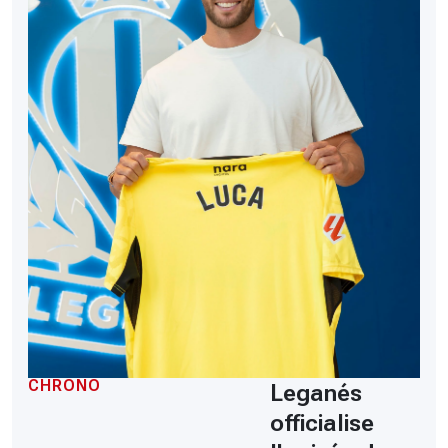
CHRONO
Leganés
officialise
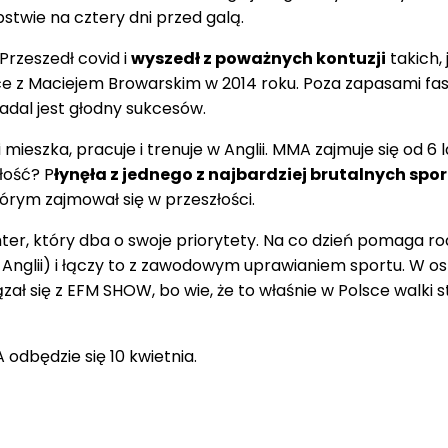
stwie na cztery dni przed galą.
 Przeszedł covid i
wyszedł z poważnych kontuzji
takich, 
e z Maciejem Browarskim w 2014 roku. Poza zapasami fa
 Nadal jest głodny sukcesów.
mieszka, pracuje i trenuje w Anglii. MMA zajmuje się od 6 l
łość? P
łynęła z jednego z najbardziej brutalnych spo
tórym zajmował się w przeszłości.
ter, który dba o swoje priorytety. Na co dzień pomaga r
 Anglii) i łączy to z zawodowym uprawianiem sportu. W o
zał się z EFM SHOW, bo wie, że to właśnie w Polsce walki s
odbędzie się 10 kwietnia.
========
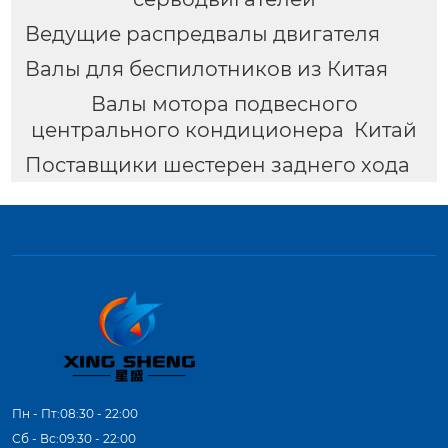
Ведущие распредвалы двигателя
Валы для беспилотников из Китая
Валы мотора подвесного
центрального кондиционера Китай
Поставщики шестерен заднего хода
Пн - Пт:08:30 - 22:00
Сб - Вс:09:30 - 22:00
========
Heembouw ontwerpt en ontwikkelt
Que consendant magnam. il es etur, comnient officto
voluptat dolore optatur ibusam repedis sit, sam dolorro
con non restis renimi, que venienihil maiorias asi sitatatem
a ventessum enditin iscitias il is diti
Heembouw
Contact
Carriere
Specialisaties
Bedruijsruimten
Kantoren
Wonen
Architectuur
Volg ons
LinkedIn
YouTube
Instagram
========
Where the listing above has a line with "Ведущие распредвалы двигателя", start there, and output every line exactly through the line with "Сб - Вс:09:30 - 22:00", which is also included.

- **RESULT**
Ведущие распредвалы двигателя
Валы для беспилотников из Китая
Валы мотора подвесного
центрального кондиционера Китай
Поставщики шестерен заднего хода
Пн - Пт:08:30 - 22:00
Сб - Вс:09:30 - 22:00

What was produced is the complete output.